Right? And what that means is the dream of acquiring or the dream of looking at it in the garage. Once they live it, and experience it. It's, you know, the excitement thinking about it was a lot better. I used to talk about jet riding jet skis. Everybody wants a jet ski till you go rent one for an hour, and you return it in 32 minutes, because your back hurts.

 

26:41

Or the torque is already out in our notch t that it like literally breaks the glass and you're

 

Jeff Sterns  26:48

right, so the Ford GT, the Ford GT that had a tubular, lightweight frame.
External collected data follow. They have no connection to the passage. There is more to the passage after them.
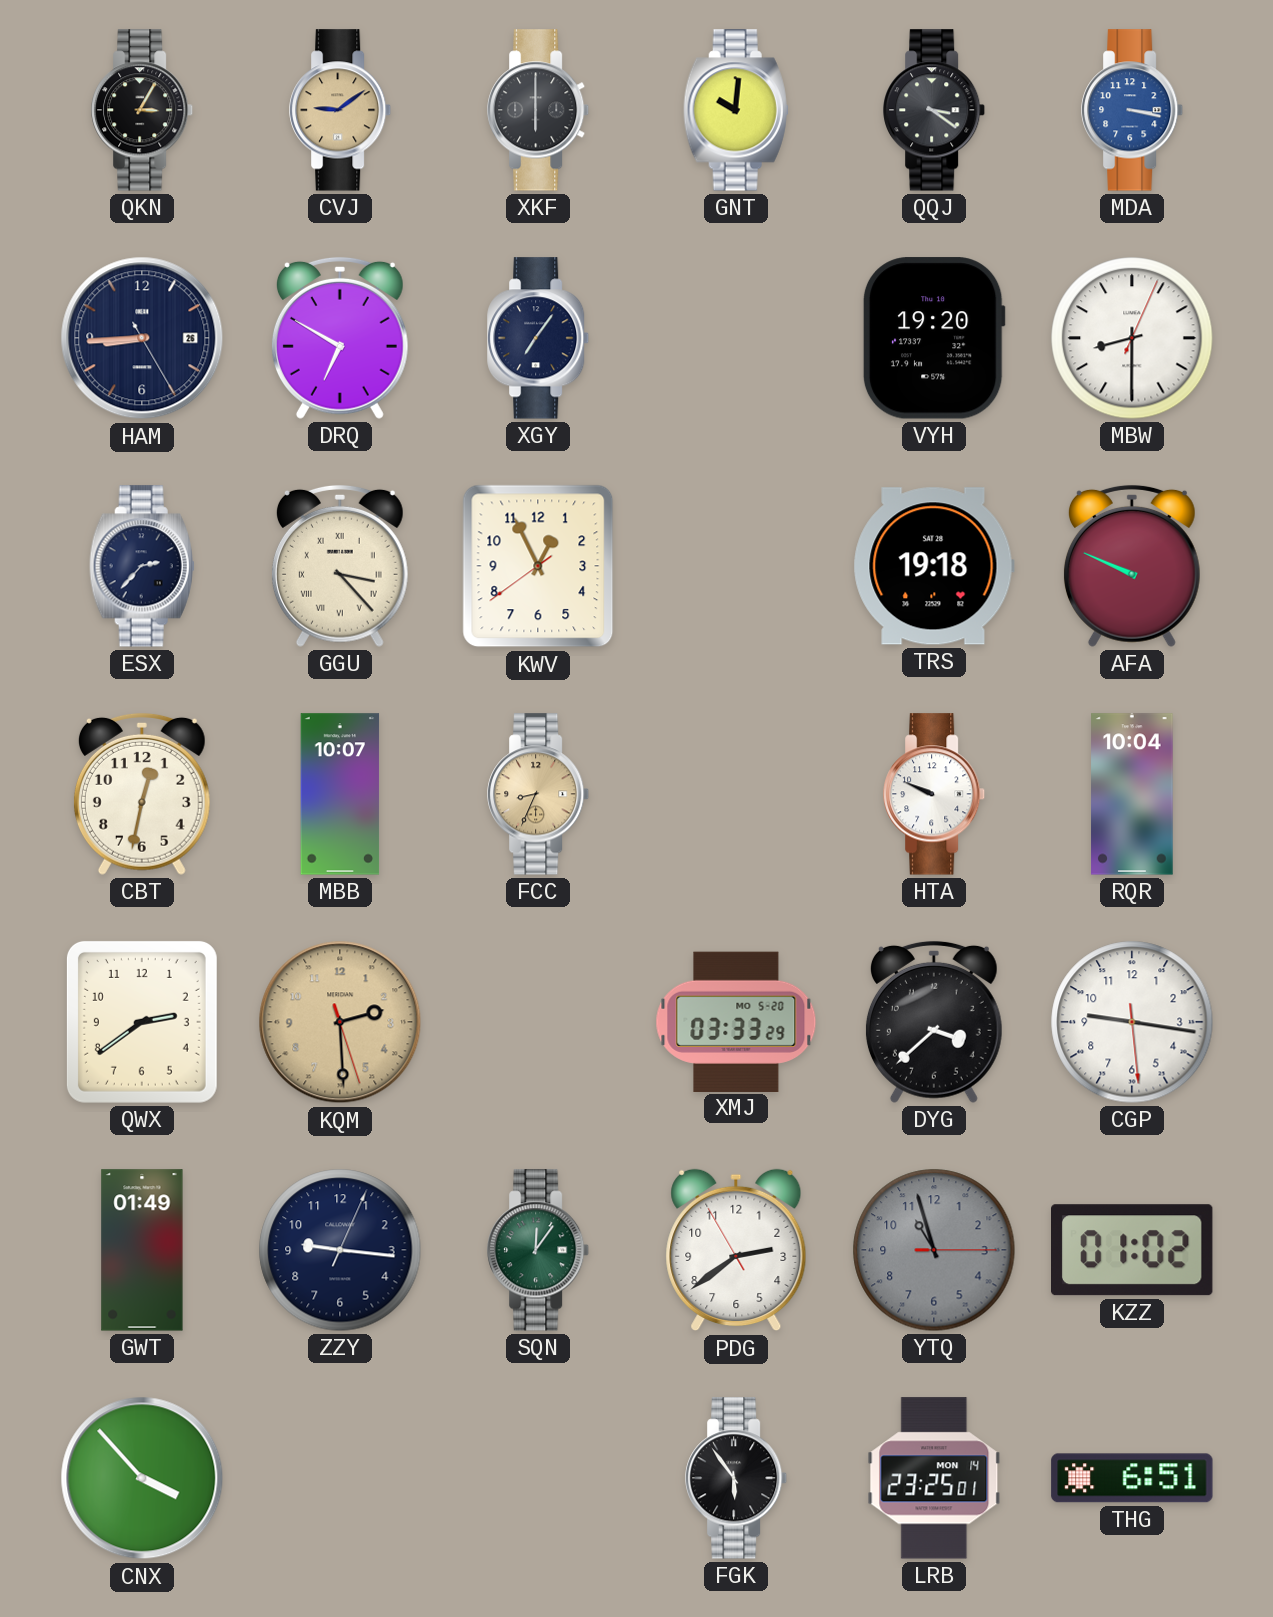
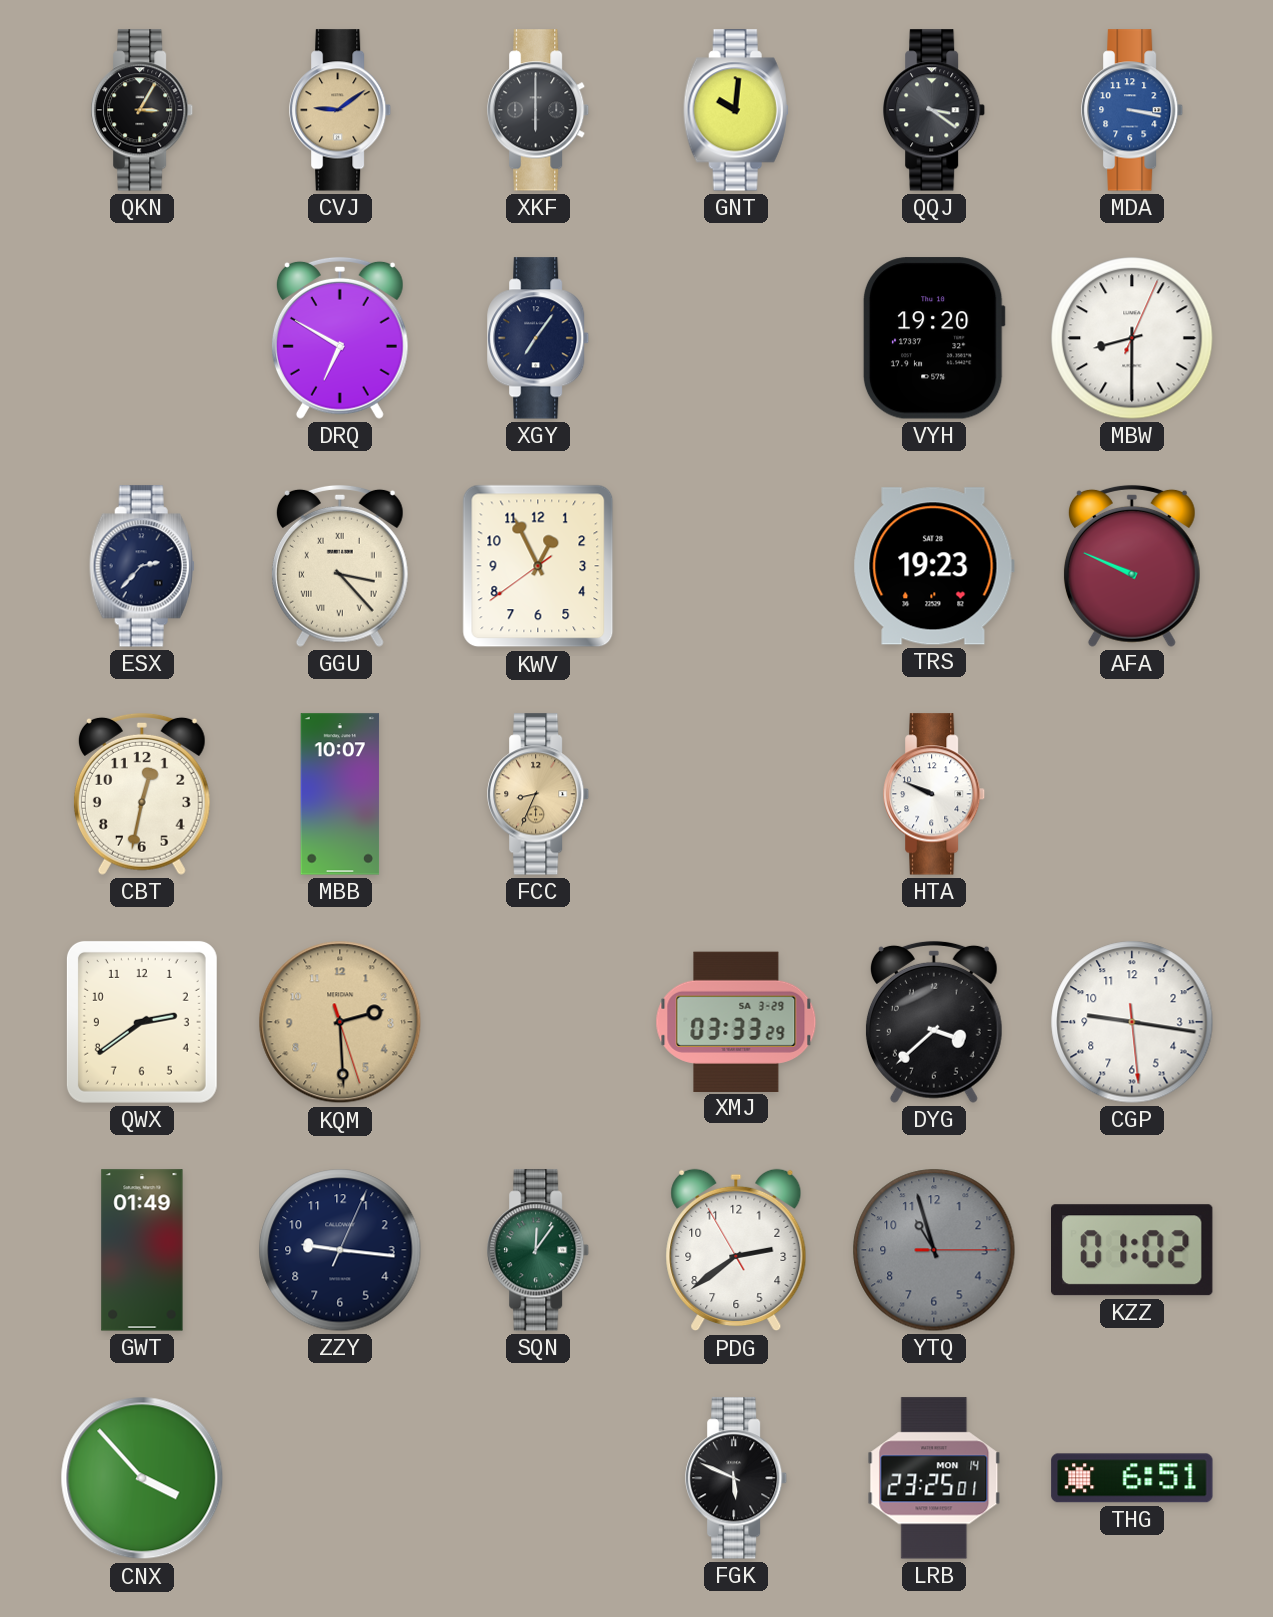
HAM: 8:44 -> none
TRS: 19:18 -> 19:23
RQR: 10:04 -> none
XMJ date: MO 5-20 -> SA 3-29
FGK: 5:54 -> 5:49
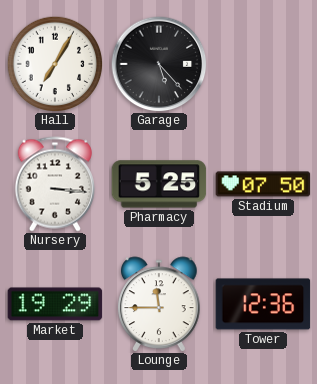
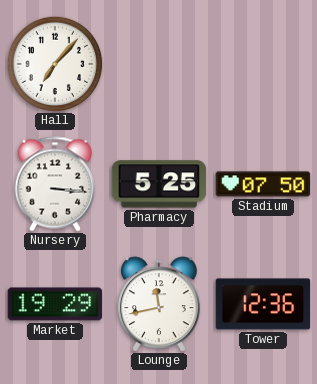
Hall: 7:05 -> 7:07
Garage: 5:23 -> none
Lounge: 11:45 -> 11:43
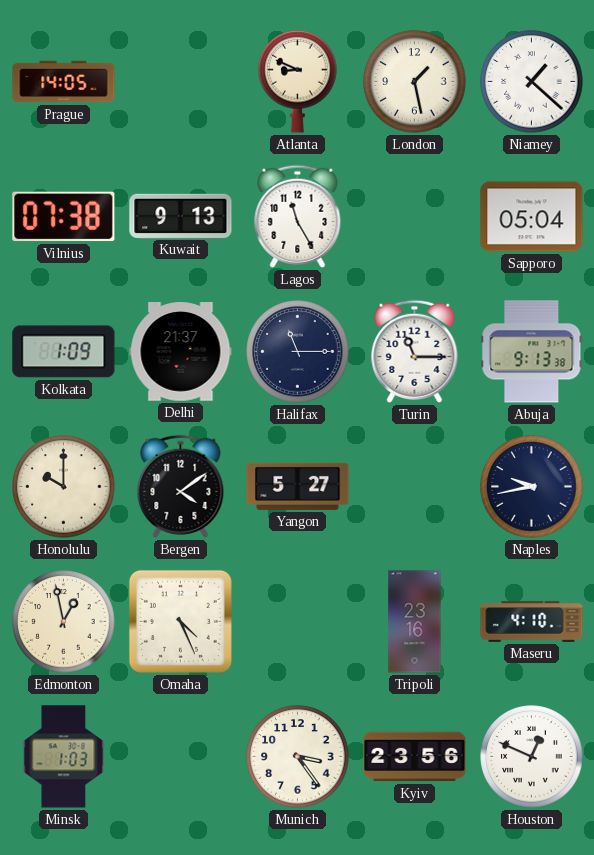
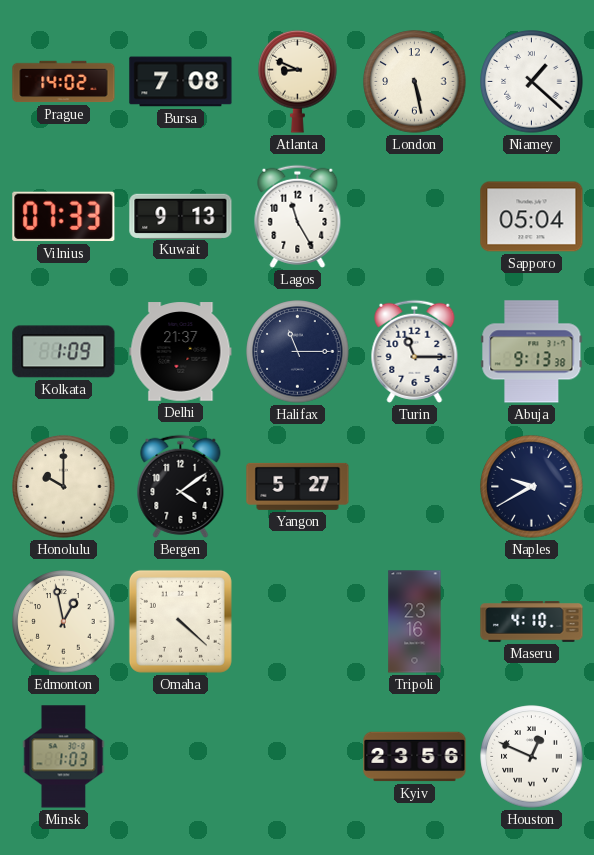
Prague: 14:05 -> 14:02
Bursa: none -> 7:08
London: 1:28 -> 5:28
Vilnius: 07:38 -> 07:33
Naples: 9:43 -> 9:40
Omaha: 4:26 -> 4:22
Munich: 3:24 -> none
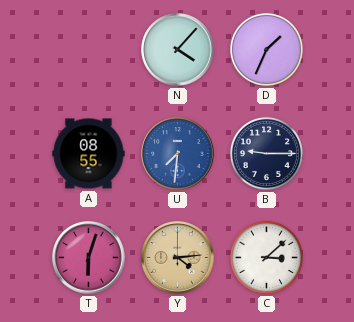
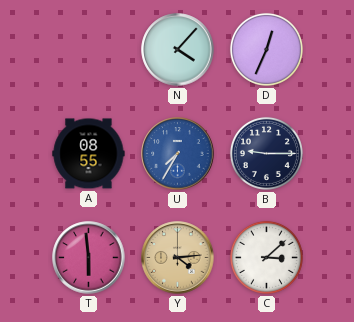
D: 1:34 -> 12:34
U: 7:31 -> 7:35
T: 6:03 -> 5:59
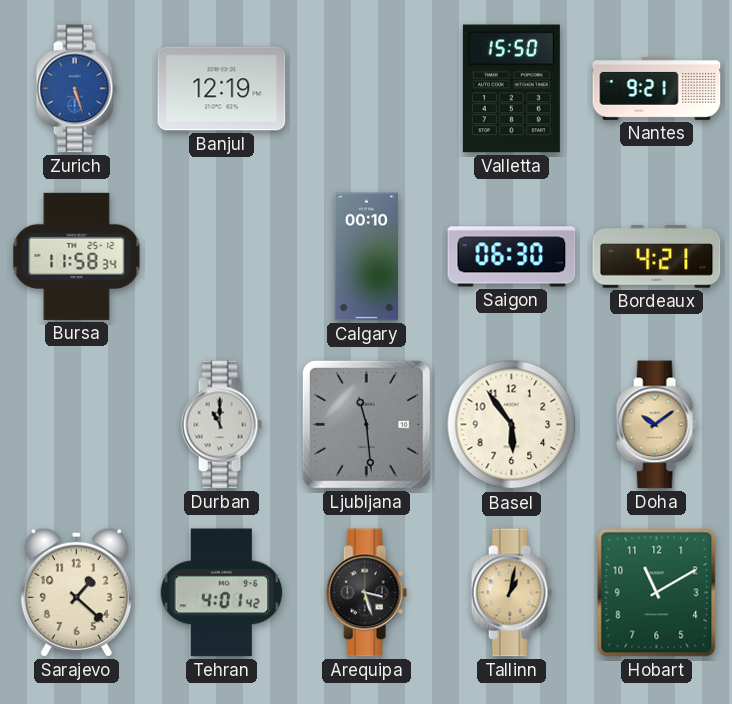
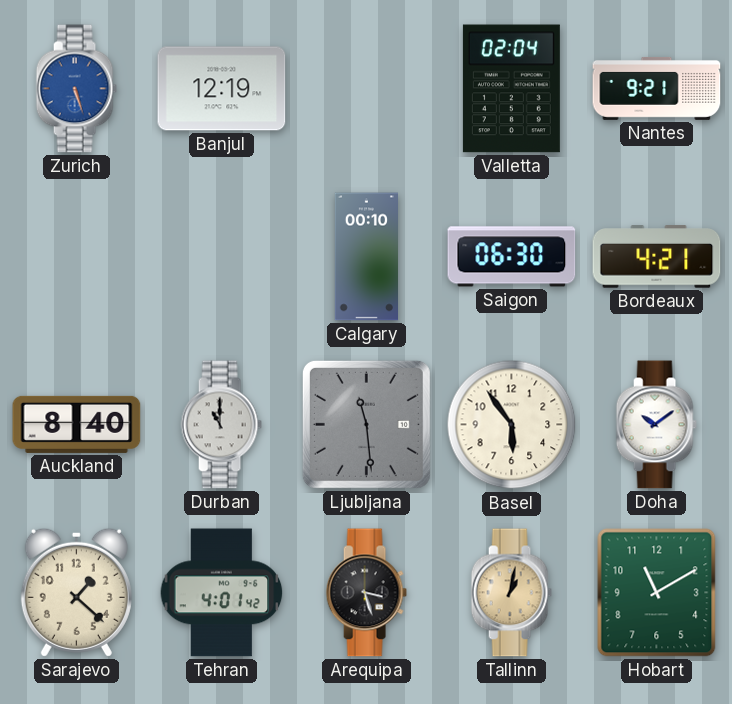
Valletta: 15:50 -> 02:04
Bursa: 11:58 -> none
Auckland: none -> 8:40
Doha dial: champagne -> white
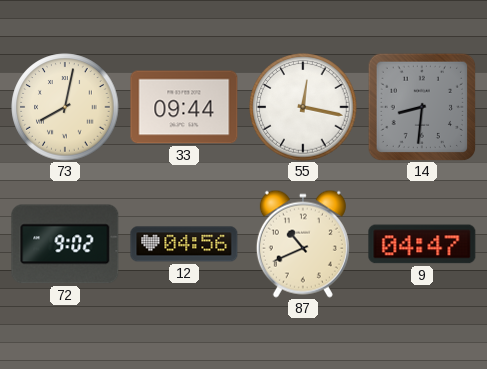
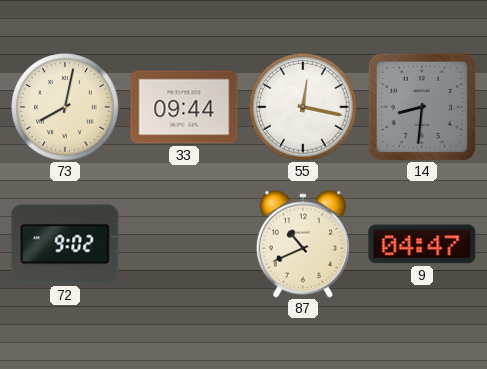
12: 04:56 -> none
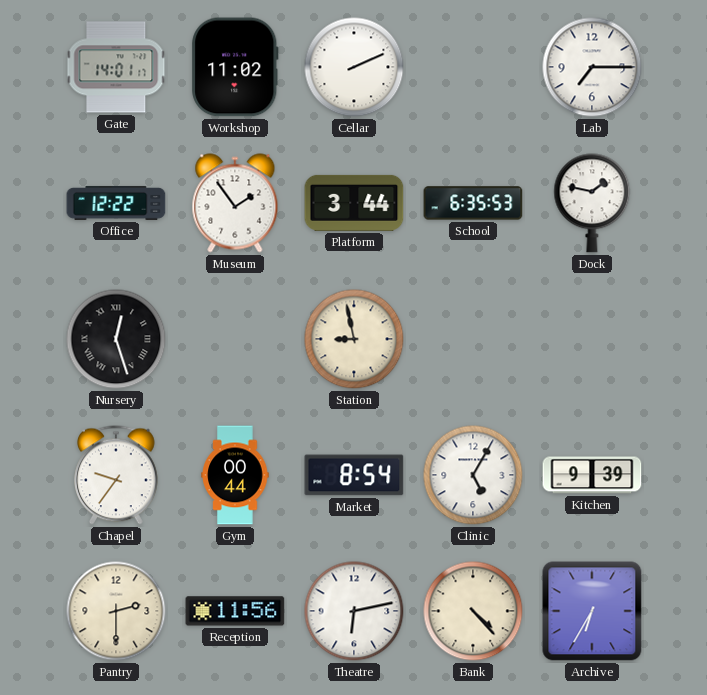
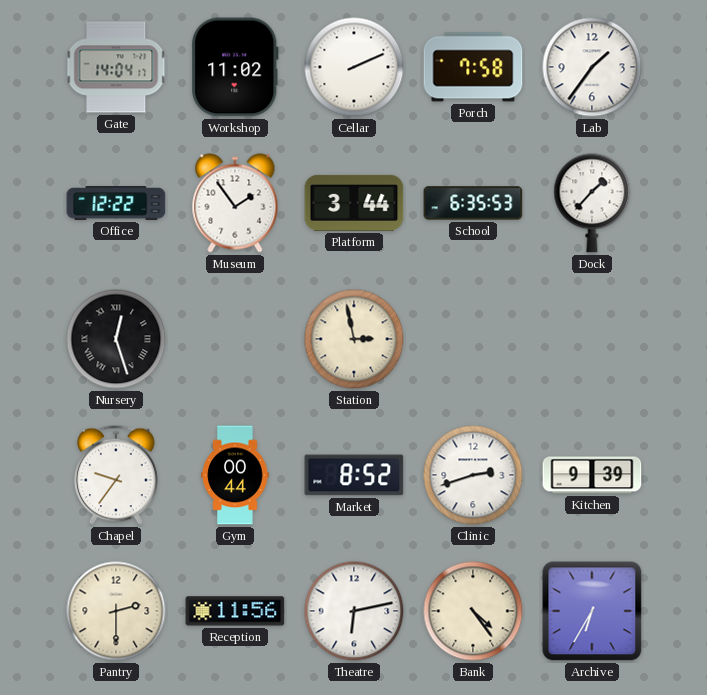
Gate: 14:01 -> 14:04
Porch: none -> 7:58
Lab: 7:15 -> 1:36
Dock: 1:47 -> 1:37
Station: 8:58 -> 2:58
Market: 8:54 -> 8:52
Clinic: 5:05 -> 2:42
Bank: 4:23 -> 4:24
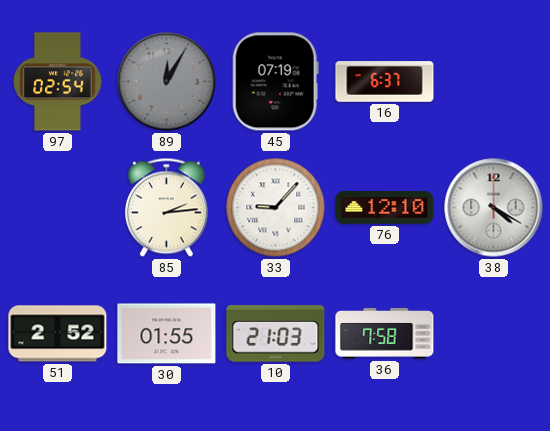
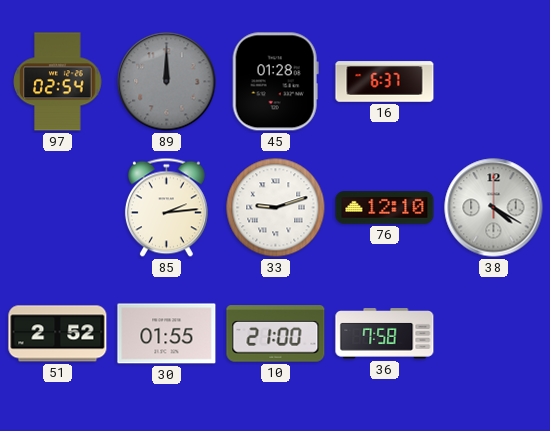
89: 12:05 -> 12:00
45: 07:19 -> 01:28
33: 9:07 -> 9:12
10: 21:03 -> 21:00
And I'm assuming probably a five liter rate motor. I don't know if it was fuel injected or not. But this was a factory five. So this would be like when you see the Cobra replicas out there. There's a few companies known factory five super form, and it was a few, of course, Carroll Shelby did some continuation cars with this ESX then, but so this was like a very good for gt replica. And you come in asking, Can I test drive? And like because we'd all get, you know, have a board meeting about someone wants to test drive. We sold so many through shipping and phone and fax and they will drive? Yeah, that someone wants to drive. It was like what do we do? How do we act? So you came back? A little sweaty from that one?

 

27:49

I did. You know, we he wanted to drive it across the Courtney Campbell bridge back across the Tampa Bay.

 

Jeff Sterns  27:57

Okay, so for the listener in Montana, you know, we're not all local here. Clay. So this is a Causeway, which means a land bridge. I don't know how long it is, but it's probably 10 miles, I don't know, from our county, miles or five miles, okay. From Clearwater side, our county, Pinellas County to Tampa direction,

 

28:20

it's all over water and you have a hump in the middle, right? That that, that you still have shipping lanes that can get under. So we get across and he's being okay. And of course, I'm sending shotgun. You know, he's driving, but he no one drives alone. So he comes to you makes a turn around, he's coming back across the bridge, and you really start standing on it. Now we've been used to that all the time, right that we have a lot of clients that are trained race drivers, you know, we have ones that are very experienced, this guy was not either of those. So those old Ford GT, the GT 40s, especially the replica ones, they didn't really have a lot of downforce, and so isn't the number like 135 140 when you if you don't have to add force, your car starts to lift, right? The nose does. So we come over the hump and we're coming down the backside of the hump. He's doing a 140 with me in the car. And he's doing this with the steering wheel. And it's not turning it off. The nose is up off the ground. And all the only contact point was your rear wheels. I turned them and told them to slow down now. You'll never drive a car here again. And when we get back you should be lucky I don't call the cops. And he did and he got it. But you know, that was a really scary like that was one of those things where if we had blown a tire if we had threw a rod, any of those things, we'd be dead. Like he was thoroughly irresponsible with not only his life but mine.

 

Jeff Sterns  30:00

really got explained to the listener that you came into the building like shaking. I was I mean I could tell like you know we've all been scared for one reason or another whether we think we're gonna get held up or the car robbed or a car understeering where it was like guys heading towards a curb you know we've we've all been there but you were like to be taken seriously like you we would we would screw with each other non stop. I wasn't about to screw with you at that point.

 

30:28

This has been Jeff Sterns connected through cars.